It uses a background thread to do most of the work, and it appears the 7ns latency numbers are a little cooked:
1. The paper's 7ns like number is 8ns for microbenchmarks but 18ns in applications. The 7ns number I'm guessing is microbenchmarks, and the true application level number is prob more in the 17ns range.
2. It isn't precisely clear what that is measuring. The says that is the invocation time of the logging thread. Considering the thread making the call to log just passes most of the work to a background threads through a multi-producer single consumer queue of some sort, this is likely the time to dump it in the queue.
So you really aren't logging in 7ns. The way I'm reading this is you're dumping on a queue in 17ns and letting a background thread do the actual work.
The workload is cut down by preprocessing the creating a dictionary of static elements do reduce the I/O cost of the thread doing the actual writing (I assume this just means take the format strings and index them, which you could build at runtime, so i'm not sure the pre-processing step is really needed).
My logger than dumps binary blobs onto a ring buffer for another process to log might be able to beat this invocation latency. This isn't really groundbreaking. I know a few place that log the binary blobs and format them later. None of them do the dictionary part, but when that is going to a background thread, I'm not sure how much that matters.
Yes, the overhead in the logging thread is what this is trying to minimize. The background thread is considered "free". This sort of async logging is a common setup for some class of applications.
And yes, it boils down to writing data to a message queue. Most of the overhead is probably the call to the hardware timestamp counter.
In my logging code I wrote that is basically a SPSC ring buffer, I use some RDTSC assembly and at startup I calculate the frequency and epoch offset. It has a throughput of around 30 cycles.
That's already ~10 ns, so I'm not sure how they are getting their numbers. If they are timestamping the data when the background thread gets to it that would be pushing even more work to it. It guessing they do or else they could potentially be logging out of order data with multiple threads.
In a similar SPSC ring buffer setup I see something like 1.8ns per 16B entry without RDTSC (our design has a cached thread-local tsc that is updated periodically, so this is vaguely reasonable) or 7.6ns per entry with RDTSC (approximate RDTSC cost of 4.8ns).
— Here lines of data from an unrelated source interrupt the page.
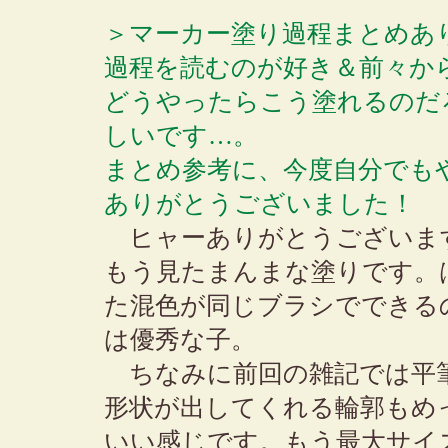
＞マーカー塗り過程まとめあ
過程を読むのが好き＆前々か
どうやったらこう塗れるのだ
しいです…。
まとめ参考に、今度自分でも
ありがとうございました！
ヒャーありがとうございま
もう見たまんまな塗りです。
た混色が同じブラシでできるの
は優秀な子。
ちなみに前回の雑記では平
形状が出してくれる輪郭もめ
いい感じです。もう最大サイ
This is on a VM on some sort of Skylake CPU (maybe Skylake X).
You could store the current date and time in a global variable and have the producers just read it atomically.
The consumer thread would then update it periodically.
Timestamps will be somewhat inaccurate but it may help performance.
that's what the vdso version of clock_gettime does. If you use one of the *_COARSE clocks it will only update periodically and be much faster, but that means like 15 milliseconds of log messages will all have the same timestamp.
The fastest for nanosecond precision (bonus is this is even sub nanosecond) is just to store the return value of RDTSC and let the background thread figure it all out. You don't even need to precalcuate the freq or epoch offset. Just write a couple logging messages of the rdtsc value and CLOCK_REALTIME and let the post processing figure it out.
To cut down on I/O each log message's timestamp can just be an offset from the last even.
If you are willing to push a lot of work to the background thread and even more to the post processsing step, you really don't need to do very much.
> hat's what the vdso version of clock_gettime does. If you use one of the *_COARSE clocks it will only update periodically and be much faster, but that means like 15 milliseconds of log messages will all have the same timestamp.
Not sure it matters a lot of to have multiple messages with the same timestamp, since they were added in order you still know which one is older, the problem might arise when you send those logs to a remote place and the order of insert is discarded and the timestamp is used instead.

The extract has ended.